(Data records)
--
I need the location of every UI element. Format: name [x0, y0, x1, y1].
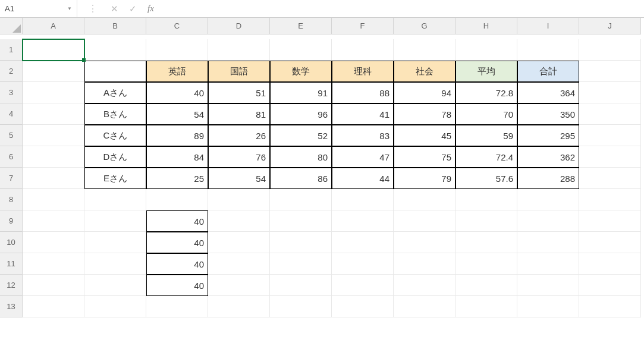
cell-D2[interactable]: 国語: [208, 61, 270, 82]
cell-A12[interactable]: [23, 275, 84, 296]
cell-G9[interactable]: [394, 210, 455, 232]
col-header-C[interactable]: C: [146, 18, 208, 34]
cell-F4[interactable]: 41: [332, 103, 394, 125]
cell-G10[interactable]: [394, 232, 455, 253]
cell-G6[interactable]: 75: [394, 146, 455, 168]
col-header-G[interactable]: G: [394, 18, 455, 34]
cell-C2[interactable]: 英語: [146, 61, 208, 82]
cell-B9[interactable]: [84, 210, 146, 232]
cell-J2[interactable]: [579, 61, 641, 82]
cell-E4[interactable]: 96: [270, 103, 332, 125]
cell-F10[interactable]: [332, 232, 394, 253]
cell-C10[interactable]: 40: [146, 232, 208, 253]
cell-B8[interactable]: [84, 189, 146, 210]
cell-B2[interactable]: [84, 61, 146, 82]
cell-B3[interactable]: Aさん: [84, 82, 146, 103]
cell-G4[interactable]: 78: [394, 103, 455, 125]
col-header-F[interactable]: F: [332, 18, 394, 34]
cell-J11[interactable]: [579, 253, 641, 275]
cell-E10[interactable]: [270, 232, 332, 253]
cell-E9[interactable]: [270, 210, 332, 232]
cell-D6[interactable]: 76: [208, 146, 270, 168]
row-header-3[interactable]: 3: [0, 82, 23, 103]
cell-J9[interactable]: [579, 210, 641, 232]
cell-I6[interactable]: 362: [517, 146, 579, 168]
cell-B4[interactable]: Bさん: [84, 103, 146, 125]
cell-A9[interactable]: [23, 210, 84, 232]
cell-J12[interactable]: [579, 275, 641, 296]
cell-C4[interactable]: 54: [146, 103, 208, 125]
name-box[interactable]: A1 ▼: [0, 0, 77, 17]
cell-D12[interactable]: [208, 275, 270, 296]
col-header-J[interactable]: J: [579, 18, 641, 34]
cell-C3[interactable]: 40: [146, 82, 208, 103]
cell-H10[interactable]: [455, 232, 517, 253]
cell-G7[interactable]: 79: [394, 168, 455, 189]
cell-D4[interactable]: 81: [208, 103, 270, 125]
row-header-12[interactable]: 12: [0, 275, 23, 296]
cell-B12[interactable]: [84, 275, 146, 296]
cell-D10[interactable]: [208, 232, 270, 253]
cell-E12[interactable]: [270, 275, 332, 296]
cell-E2[interactable]: 数学: [270, 61, 332, 82]
cell-G11[interactable]: [394, 253, 455, 275]
cell-I1[interactable]: [517, 39, 579, 61]
cell-E3[interactable]: 91: [270, 82, 332, 103]
cell-B5[interactable]: Cさん: [84, 125, 146, 146]
row-header-4[interactable]: 4: [0, 103, 23, 125]
cell-B11[interactable]: [84, 253, 146, 275]
row-header-11[interactable]: 11: [0, 253, 23, 275]
cell-F9[interactable]: [332, 210, 394, 232]
cell-C12[interactable]: 40: [146, 275, 208, 296]
cell-D5[interactable]: 26: [208, 125, 270, 146]
cell-D7[interactable]: 54: [208, 168, 270, 189]
row-header-1[interactable]: 1: [0, 39, 23, 61]
cell-C9[interactable]: 40: [146, 210, 208, 232]
cell-H8[interactable]: [455, 189, 517, 210]
cell-F8[interactable]: [332, 189, 394, 210]
cancel-icon[interactable]: ✕: [111, 4, 118, 14]
cell-D8[interactable]: [208, 189, 270, 210]
cell-A11[interactable]: [23, 253, 84, 275]
row-header-2[interactable]: 2: [0, 61, 23, 82]
cell-I13[interactable]: [517, 296, 579, 317]
cell-J1[interactable]: [579, 39, 641, 61]
row-header-9[interactable]: 9: [0, 210, 23, 232]
cell-J4[interactable]: [579, 103, 641, 125]
cell-B13[interactable]: [84, 296, 146, 317]
cell-C8[interactable]: [146, 189, 208, 210]
cell-A7[interactable]: [23, 168, 84, 189]
row-header-13[interactable]: 13: [0, 296, 23, 317]
cell-F13[interactable]: [332, 296, 394, 317]
cell-J5[interactable]: [579, 125, 641, 146]
cell-I7[interactable]: 288: [517, 168, 579, 189]
cell-A13[interactable]: [23, 296, 84, 317]
cell-H2[interactable]: 平均: [455, 61, 517, 82]
cell-H3[interactable]: 72.8: [455, 82, 517, 103]
cell-J13[interactable]: [579, 296, 641, 317]
fx-icon[interactable]: fx: [147, 4, 154, 14]
cell-A5[interactable]: [23, 125, 84, 146]
cell-H11[interactable]: [455, 253, 517, 275]
formula-input[interactable]: [165, 0, 644, 17]
cell-G2[interactable]: 社会: [394, 61, 455, 82]
cell-J10[interactable]: [579, 232, 641, 253]
cell-D13[interactable]: [208, 296, 270, 317]
cell-F5[interactable]: 83: [332, 125, 394, 146]
cell-E11[interactable]: [270, 253, 332, 275]
cell-A3[interactable]: [23, 82, 84, 103]
cell-C13[interactable]: [146, 296, 208, 317]
col-header-D[interactable]: D: [208, 18, 270, 34]
cell-I5[interactable]: 295: [517, 125, 579, 146]
cell-F3[interactable]: 88: [332, 82, 394, 103]
col-header-B[interactable]: B: [84, 18, 146, 34]
row-header-8[interactable]: 8: [0, 189, 23, 210]
cell-C5[interactable]: 89: [146, 125, 208, 146]
cell-F7[interactable]: 44: [332, 168, 394, 189]
cell-J8[interactable]: [579, 189, 641, 210]
cell-J3[interactable]: [579, 82, 641, 103]
cell-G12[interactable]: [394, 275, 455, 296]
cell-I9[interactable]: [517, 210, 579, 232]
cell-A1[interactable]: [23, 39, 84, 61]
cell-E8[interactable]: [270, 189, 332, 210]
--
■ Problem description ■
Transcribe the records in full and exactly. Pictures stay out.

■ Solved exercise ■
I need the location of every UI element. Format: name [x0, y0, x1, y1].
cell-D2[interactable]: 国語: [208, 61, 270, 82]
cell-A12[interactable]: [23, 275, 84, 296]
cell-G9[interactable]: [394, 210, 455, 232]
col-header-C[interactable]: C: [146, 18, 208, 34]
cell-F4[interactable]: 41: [332, 103, 394, 125]
cell-G10[interactable]: [394, 232, 455, 253]
cell-G6[interactable]: 75: [394, 146, 455, 168]
col-header-G[interactable]: G: [394, 18, 455, 34]
cell-C2[interactable]: 英語: [146, 61, 208, 82]
cell-B9[interactable]: [84, 210, 146, 232]
cell-J2[interactable]: [579, 61, 641, 82]
cell-E4[interactable]: 96: [270, 103, 332, 125]
cell-F10[interactable]: [332, 232, 394, 253]
cell-C10[interactable]: 40: [146, 232, 208, 253]
cell-B8[interactable]: [84, 189, 146, 210]
cell-B2[interactable]: [84, 61, 146, 82]
cell-B3[interactable]: Aさん: [84, 82, 146, 103]
cell-G4[interactable]: 78: [394, 103, 455, 125]
col-header-F[interactable]: F: [332, 18, 394, 34]
cell-J11[interactable]: [579, 253, 641, 275]
cell-E10[interactable]: [270, 232, 332, 253]
cell-E9[interactable]: [270, 210, 332, 232]
cell-D6[interactable]: 76: [208, 146, 270, 168]
row-header-3[interactable]: 3: [0, 82, 23, 103]
cell-J9[interactable]: [579, 210, 641, 232]
cell-I6[interactable]: 362: [517, 146, 579, 168]
cell-B4[interactable]: Bさん: [84, 103, 146, 125]
cell-A9[interactable]: [23, 210, 84, 232]
cell-J12[interactable]: [579, 275, 641, 296]
cell-C4[interactable]: 54: [146, 103, 208, 125]
name-box[interactable]: A1 ▼: [0, 0, 77, 17]
cell-D12[interactable]: [208, 275, 270, 296]
col-header-J[interactable]: J: [579, 18, 641, 34]
cell-C3[interactable]: 40: [146, 82, 208, 103]
cell-H10[interactable]: [455, 232, 517, 253]
cell-G7[interactable]: 79: [394, 168, 455, 189]
cell-D4[interactable]: 81: [208, 103, 270, 125]
row-header-12[interactable]: 12: [0, 275, 23, 296]
cell-B12[interactable]: [84, 275, 146, 296]
cell-D10[interactable]: [208, 232, 270, 253]
cell-E12[interactable]: [270, 275, 332, 296]
cell-E2[interactable]: 数学: [270, 61, 332, 82]
cell-G11[interactable]: [394, 253, 455, 275]
cell-I1[interactable]: [517, 39, 579, 61]
cell-E3[interactable]: 91: [270, 82, 332, 103]
cell-B5[interactable]: Cさん: [84, 125, 146, 146]
row-header-4[interactable]: 4: [0, 103, 23, 125]
cell-B11[interactable]: [84, 253, 146, 275]
row-header-11[interactable]: 11: [0, 253, 23, 275]
cell-F9[interactable]: [332, 210, 394, 232]
cell-C12[interactable]: 40: [146, 275, 208, 296]
cell-D5[interactable]: 26: [208, 125, 270, 146]
cell-D7[interactable]: 54: [208, 168, 270, 189]
row-header-1[interactable]: 1: [0, 39, 23, 61]
cell-C9[interactable]: 40: [146, 210, 208, 232]
cell-H8[interactable]: [455, 189, 517, 210]
cell-F8[interactable]: [332, 189, 394, 210]
cancel-icon[interactable]: ✕: [111, 4, 118, 14]
cell-D8[interactable]: [208, 189, 270, 210]
cell-A11[interactable]: [23, 253, 84, 275]
row-header-2[interactable]: 2: [0, 61, 23, 82]
cell-I13[interactable]: [517, 296, 579, 317]
cell-J1[interactable]: [579, 39, 641, 61]
row-header-9[interactable]: 9: [0, 210, 23, 232]
cell-J4[interactable]: [579, 103, 641, 125]
cell-B13[interactable]: [84, 296, 146, 317]
cell-C8[interactable]: [146, 189, 208, 210]
cell-A7[interactable]: [23, 168, 84, 189]
row-header-13[interactable]: 13: [0, 296, 23, 317]
cell-F13[interactable]: [332, 296, 394, 317]
cell-J5[interactable]: [579, 125, 641, 146]
cell-I7[interactable]: 288: [517, 168, 579, 189]
cell-A13[interactable]: [23, 296, 84, 317]
cell-H2[interactable]: 平均: [455, 61, 517, 82]
cell-H3[interactable]: 72.8: [455, 82, 517, 103]
cell-J13[interactable]: [579, 296, 641, 317]
fx-icon[interactable]: fx: [147, 4, 154, 14]
cell-A5[interactable]: [23, 125, 84, 146]
cell-H11[interactable]: [455, 253, 517, 275]
formula-input[interactable]: [165, 0, 644, 17]
cell-G2[interactable]: 社会: [394, 61, 455, 82]
cell-J10[interactable]: [579, 232, 641, 253]
cell-D13[interactable]: [208, 296, 270, 317]
cell-F5[interactable]: 83: [332, 125, 394, 146]
cell-E11[interactable]: [270, 253, 332, 275]
cell-A3[interactable]: [23, 82, 84, 103]
cell-C13[interactable]: [146, 296, 208, 317]
col-header-D[interactable]: D: [208, 18, 270, 34]
cell-I5[interactable]: 295: [517, 125, 579, 146]
cell-F3[interactable]: 88: [332, 82, 394, 103]
col-header-B[interactable]: B: [84, 18, 146, 34]
row-header-8[interactable]: 8: [0, 189, 23, 210]
cell-C5[interactable]: 89: [146, 125, 208, 146]
cell-F7[interactable]: 44: [332, 168, 394, 189]
cell-J8[interactable]: [579, 189, 641, 210]
cell-J3[interactable]: [579, 82, 641, 103]
cell-G12[interactable]: [394, 275, 455, 296]
cell-I9[interactable]: [517, 210, 579, 232]
cell-A1[interactable]: [23, 39, 84, 61]
cell-E8[interactable]: [270, 189, 332, 210]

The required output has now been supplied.